> PROBLEM TO WORK ON
Below are records; reproduce exactly the lines from the one that has "这款软件的设计非常人性化，使用起来非常舒服。" through the one that has "这款app的用户群体非常庞大，我可以结识到来自世界各地的朋友。", ends included, and nothing more.

> TASK DATA
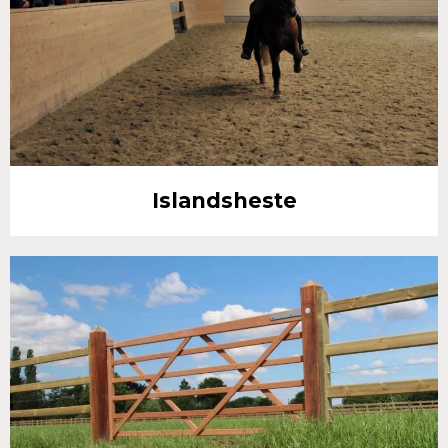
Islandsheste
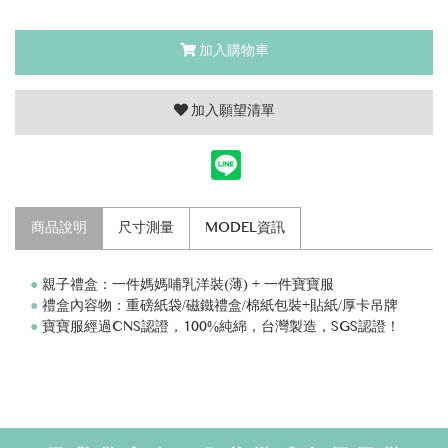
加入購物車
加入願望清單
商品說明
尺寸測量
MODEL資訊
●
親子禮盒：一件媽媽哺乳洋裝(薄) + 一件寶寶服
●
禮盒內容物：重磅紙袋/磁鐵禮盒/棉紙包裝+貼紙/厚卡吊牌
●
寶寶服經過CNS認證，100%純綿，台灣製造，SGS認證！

==

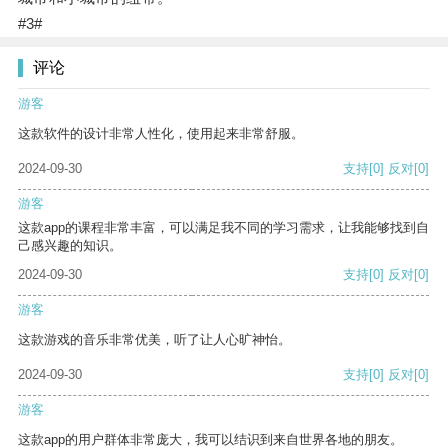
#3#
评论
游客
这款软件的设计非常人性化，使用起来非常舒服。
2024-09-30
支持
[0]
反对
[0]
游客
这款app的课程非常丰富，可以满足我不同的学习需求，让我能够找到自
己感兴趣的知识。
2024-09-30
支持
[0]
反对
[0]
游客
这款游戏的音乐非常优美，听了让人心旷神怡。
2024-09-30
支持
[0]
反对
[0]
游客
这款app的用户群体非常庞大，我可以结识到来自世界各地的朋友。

> SOLUTION FOR THIS PROBLEM
这款软件的设计非常人性化，使用起来非常舒服。
2024-09-30
支持
[0]
反对
[0]
游客
这款app的课程非常丰富，可以满足我不同的学习需求，让我能够找到自
己感兴趣的知识。
2024-09-30
支持
[0]
反对
[0]
游客
这款游戏的音乐非常优美，听了让人心旷神怡。
2024-09-30
支持
[0]
反对
[0]
游客
这款app的用户群体非常庞大，我可以结识到来自世界各地的朋友。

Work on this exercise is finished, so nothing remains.